--- START ---

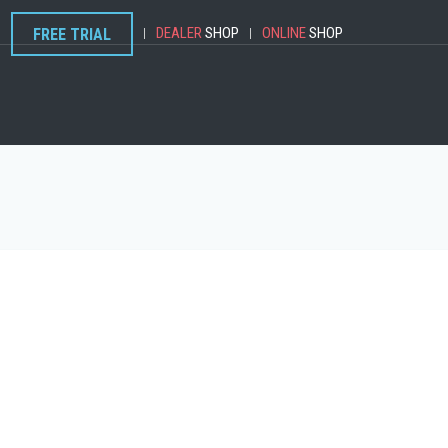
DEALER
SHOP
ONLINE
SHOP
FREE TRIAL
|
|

--- END ---
--- START ---

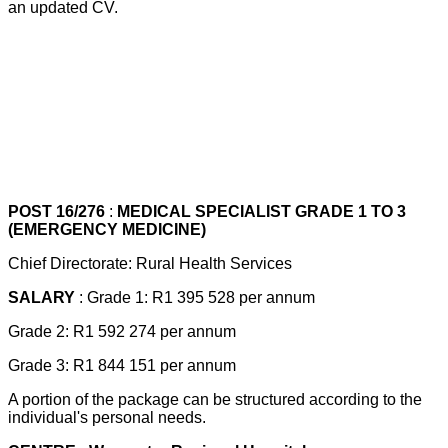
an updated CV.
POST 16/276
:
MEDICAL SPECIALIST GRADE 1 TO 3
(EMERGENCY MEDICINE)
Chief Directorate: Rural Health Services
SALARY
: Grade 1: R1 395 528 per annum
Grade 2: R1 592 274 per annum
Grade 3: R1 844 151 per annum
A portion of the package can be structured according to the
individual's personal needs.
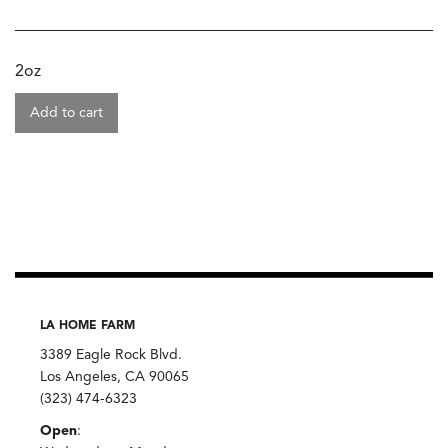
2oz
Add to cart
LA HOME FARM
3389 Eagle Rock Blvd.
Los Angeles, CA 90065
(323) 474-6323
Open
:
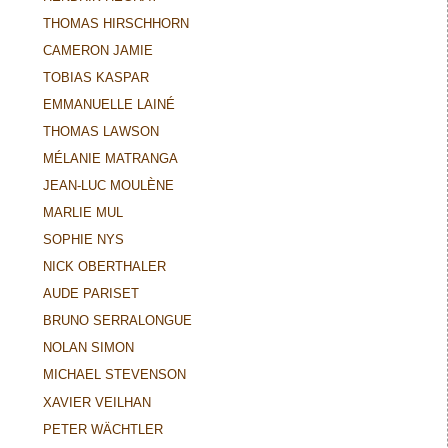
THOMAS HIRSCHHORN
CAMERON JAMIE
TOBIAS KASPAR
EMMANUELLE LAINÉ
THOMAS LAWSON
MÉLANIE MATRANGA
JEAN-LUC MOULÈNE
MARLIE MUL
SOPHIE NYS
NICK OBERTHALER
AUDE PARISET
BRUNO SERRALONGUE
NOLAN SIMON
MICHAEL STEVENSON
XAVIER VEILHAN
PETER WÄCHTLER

--- END ---
--- START ---

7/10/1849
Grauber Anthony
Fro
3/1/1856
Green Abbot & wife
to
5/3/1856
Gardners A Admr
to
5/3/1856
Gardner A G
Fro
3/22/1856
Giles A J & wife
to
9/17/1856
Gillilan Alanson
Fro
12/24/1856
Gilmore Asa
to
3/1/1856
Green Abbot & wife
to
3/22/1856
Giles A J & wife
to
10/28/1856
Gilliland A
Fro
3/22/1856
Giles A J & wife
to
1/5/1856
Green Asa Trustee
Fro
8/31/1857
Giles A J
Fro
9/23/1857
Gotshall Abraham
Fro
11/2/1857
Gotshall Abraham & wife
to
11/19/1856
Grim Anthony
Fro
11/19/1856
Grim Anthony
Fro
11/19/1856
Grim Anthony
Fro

--- END ---

# INSTRUCTIONS FOR THE TASK
Using the data above, copy exactly the lines from the one containing "A portion of" to the one containing "PETER WÄCHTLER", inclusive. Exclude the pictures.

# WRITTEN SOLUTION
A portion of the package can be structured according to the
individual's personal needs.
2oz
Add to cart
LA HOME FARM
3389 Eagle Rock Blvd.
Los Angeles, CA 90065
(323) 474-6323
Open
:
THOMAS HIRSCHHORN
CAMERON JAMIE
TOBIAS KASPAR
EMMANUELLE LAINÉ
THOMAS LAWSON
MÉLANIE MATRANGA
JEAN-LUC MOULÈNE
MARLIE MUL
SOPHIE NYS
NICK OBERTHALER
AUDE PARISET
BRUNO SERRALONGUE
NOLAN SIMON
MICHAEL STEVENSON
XAVIER VEILHAN
PETER WÄCHTLER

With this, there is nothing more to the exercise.